## Aim of the exercise:
Quote the entries word for word. Omit the pictures.

(Dataset entries)
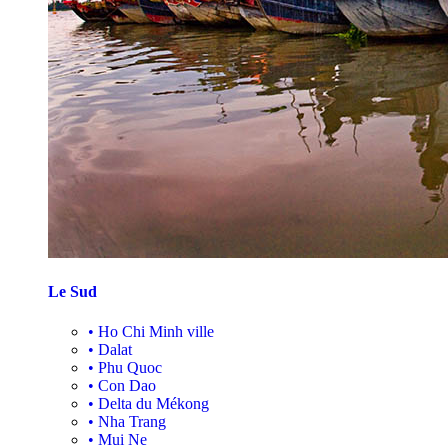
Le Sud
•
Ho Chi Minh ville
•
Dalat
•
Phu Quoc
•
Con Dao
•
Delta du Mékong
•
Nha Trang
•
Mui Ne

## Answer below:
Le Sud
•
Ho Chi Minh ville
•
Dalat
•
Phu Quoc
•
Con Dao
•
Delta du Mékong
•
Nha Trang
•
Mui Ne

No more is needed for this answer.